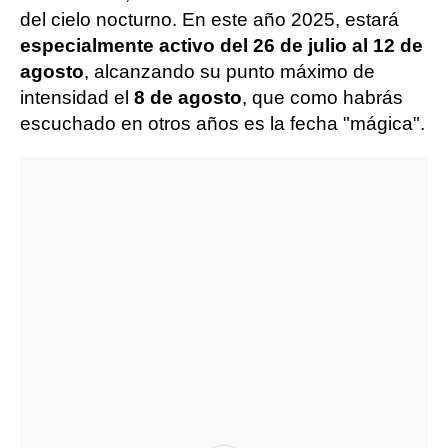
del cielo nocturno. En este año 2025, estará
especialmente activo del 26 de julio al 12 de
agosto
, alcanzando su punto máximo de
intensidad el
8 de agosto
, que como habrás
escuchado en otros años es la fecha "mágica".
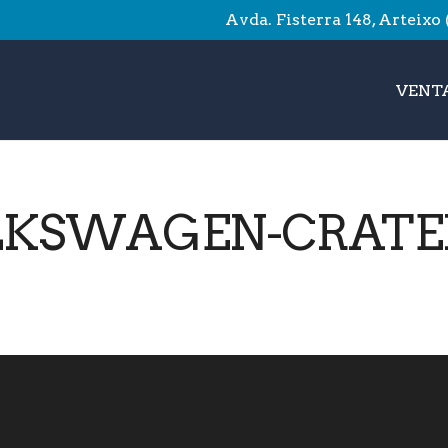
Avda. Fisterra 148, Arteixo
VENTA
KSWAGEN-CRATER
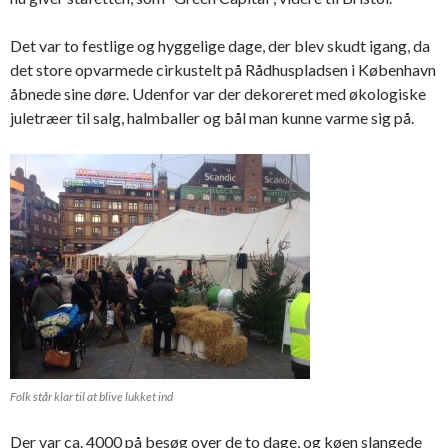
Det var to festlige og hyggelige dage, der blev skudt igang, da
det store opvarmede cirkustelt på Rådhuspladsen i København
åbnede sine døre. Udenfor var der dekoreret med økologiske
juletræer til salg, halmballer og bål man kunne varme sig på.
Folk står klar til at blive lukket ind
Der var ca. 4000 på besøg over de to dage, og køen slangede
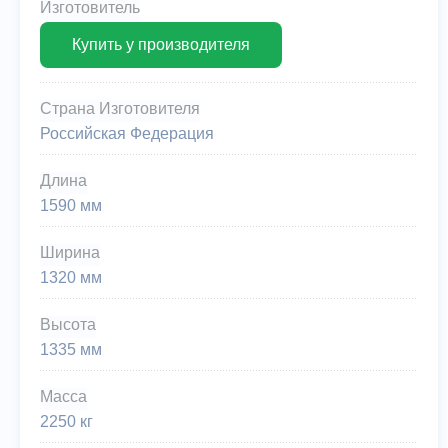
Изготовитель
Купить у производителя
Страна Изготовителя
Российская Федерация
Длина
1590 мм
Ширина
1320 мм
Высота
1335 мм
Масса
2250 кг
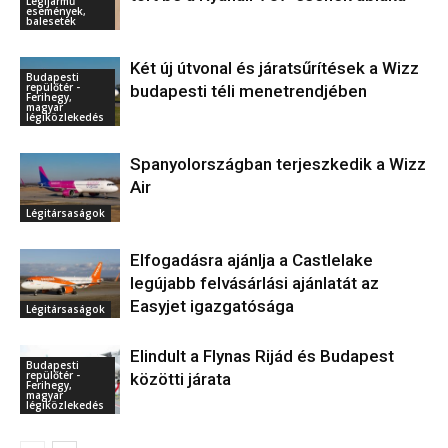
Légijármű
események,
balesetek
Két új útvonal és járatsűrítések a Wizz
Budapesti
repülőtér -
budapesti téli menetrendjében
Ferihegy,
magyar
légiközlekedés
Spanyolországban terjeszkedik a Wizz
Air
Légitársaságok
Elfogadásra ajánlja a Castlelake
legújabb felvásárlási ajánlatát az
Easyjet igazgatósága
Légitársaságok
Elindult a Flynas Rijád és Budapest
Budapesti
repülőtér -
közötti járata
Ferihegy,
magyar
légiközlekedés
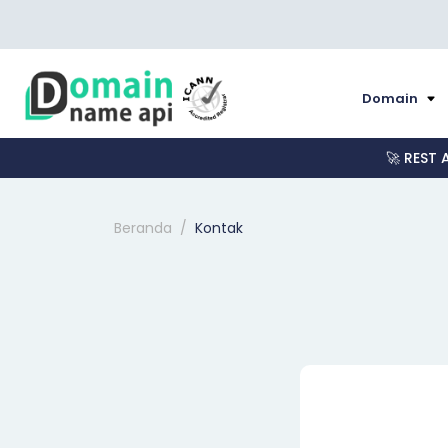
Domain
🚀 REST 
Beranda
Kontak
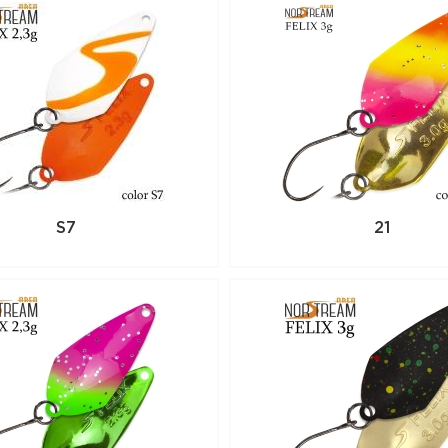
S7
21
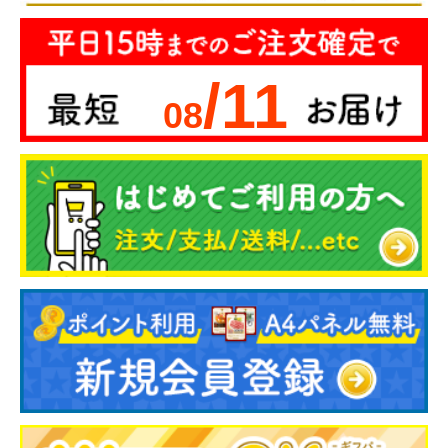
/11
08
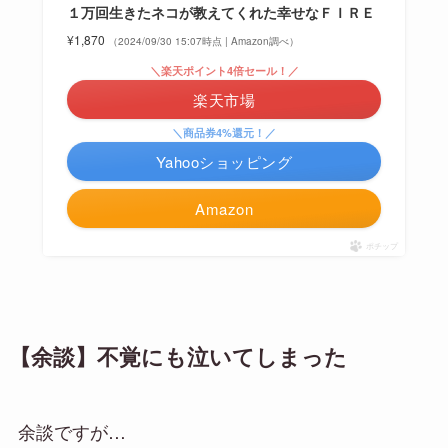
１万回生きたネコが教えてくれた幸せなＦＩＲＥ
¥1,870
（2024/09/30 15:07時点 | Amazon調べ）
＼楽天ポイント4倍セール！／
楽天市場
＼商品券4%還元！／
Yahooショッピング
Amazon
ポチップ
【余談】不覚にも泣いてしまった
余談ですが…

(What you are asked to do) Write out every line above exactly as it is, leaving out the pictures.

(Task answer)
del cielo nocturno. En este año 2025, estará
especialmente activo del 26 de julio al 12 de
agosto
, alcanzando su punto máximo de
intensidad el
8 de agosto
, que como habrás
escuchado en otros años es la fecha "mágica".
Avda. Fisterra 148, Arteixo
VENTA
KSWAGEN-CRATER
Det var to festlige og hyggelige dage, der blev skudt igang, da
det store opvarmede cirkustelt på Rådhuspladsen i København
åbnede sine døre. Udenfor var der dekoreret med økologiske
juletræer til salg, halmballer og bål man kunne varme sig på.
Folk står klar til at blive lukket ind
Der var ca. 4000 på besøg over de to dage, og køen slangede
Изготовитель
Купить у производителя
Страна Изготовителя
Российская Федерация
Длина
1590 мм
Ширина
1320 мм
Высота
1335 мм
Масса
2250 кг
Légijármű
események,
balesetek
Két új útvonal és járatsűrítések a Wizz
Budapesti
repülőtér -
budapesti téli menetrendjében
Ferihegy,
magyar
légiközlekedés
Spanyolországban terjeszkedik a Wizz
Air
Légitársaságok
Elfogadásra ajánlja a Castlelake
legújabb felvásárlási ajánlatát az
Easyjet igazgatósága
Légitársaságok
Elindult a Flynas Rijád és Budapest
Budapesti
repülőtér -
közötti járata
Ferihegy,
magyar
légiközlekedés
Domain
🚀 REST 
Beranda
Kontak
S7
21
/11
08
１万回生きたネコが教えてくれた幸せなＦＩＲＥ
¥1,870
（2024/09/30 15:07時点 | Amazon調べ）
＼楽天ポイント4倍セール！／
楽天市場
＼商品券4%還元！／
Yahooショッピング
Amazon
ポチップ
【余談】不覚にも泣いてしまった
余談ですが…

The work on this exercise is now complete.